Statement
Use mathematical induction to show that given a set of n + 1 positive integers, none exceeding 2n, there is at least one integer in this set that divides another integer in the set.
It's clear that the set can't contain two equal integers because one divides the other.
Basis step:
When n=1 the set S has two positive integers, namely S = {1,2}, and 1 divides 2.
Inductive step
Let's assume that when a set S has K+1 positive integers and each one is not greater than 2K, there is at least one integer in this set that divides another integer in the set.
Now I'm stuck, I don't know how to show that assuming this hypothesis I can prove that the statement holds for (K+1)+1.
##I'm bad at English, sentences may be wrong in grammar.
Let $P(n)$ be any subset $S$ containing $n+1$ distinct positive integers no exceeding $2n$ must have at least one pair of integers in which one can divide the other or vise versa.
Basis Step: $P(1)$ is true,because $S = \{1,2\}$ and $1 | 2$.
Inductive Step: When $P(k)$ is true, $P(k+1)$ states that set $S$ of $k+2$ elements must contain no less than one pair.
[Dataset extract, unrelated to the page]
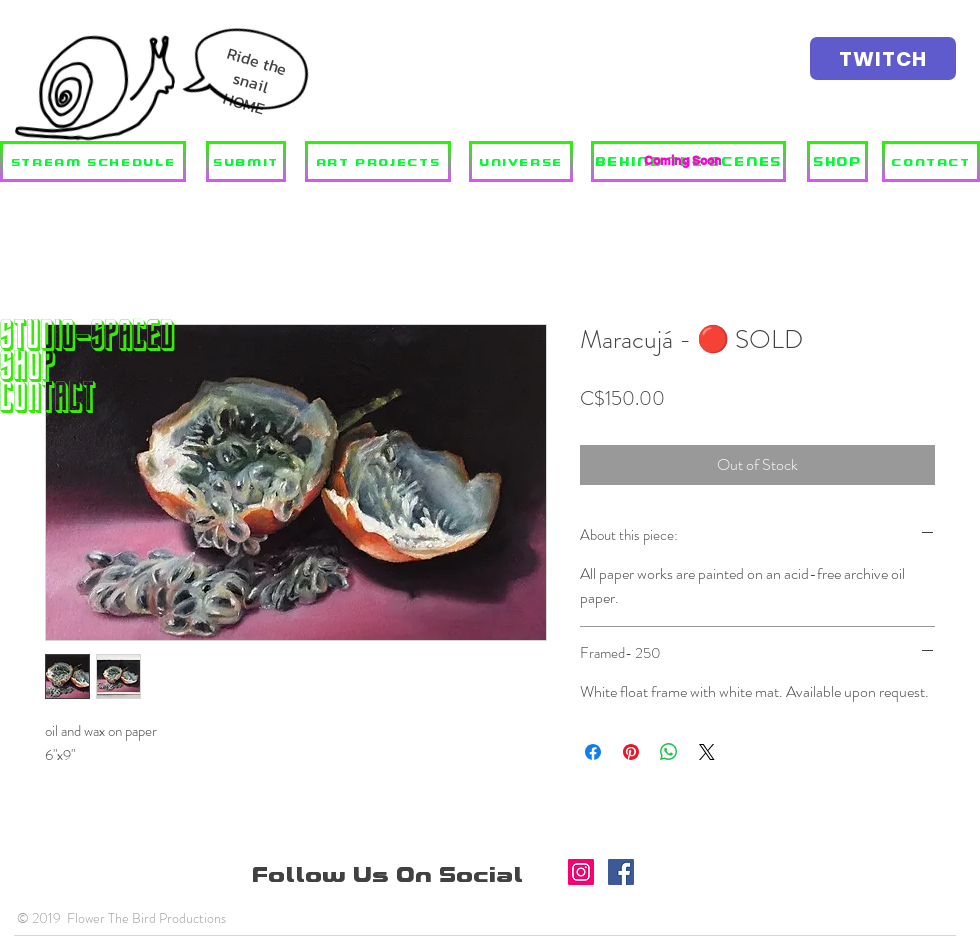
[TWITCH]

There are $3$ cases below:
A: No element of $S$ is in $Y=\{2k+1, 2k+2\}$. So $k+2$ elements are no bigger than $2k$. $P(k)$ makes it true.
B: Only one element is in $Y$. $P(k)$ makes it true as well.
C: Two elements are in $Y$. Let $X = S - Y$, which contains $k$ elements no exceeding $2k$. $2k+1$ may be prime, so we don't care about it.
Assuming the contradiction, no pairs are found in $S$. With $2k+2$ in $S$, if $k+1$ in $S$, $P(k+1)$ is true. If $k+1$ is not in $S$, obviously all factors of $2k+2$ within $2k$ are also factors of $k+1$.Then we can swap $2k+2$ in $S$ with $k+1$ to form $S'$ and don't change the number of pairs in $S$. Case B makes $S'$ contains at least one pair, So does $S$. As a result, the contradiction is false.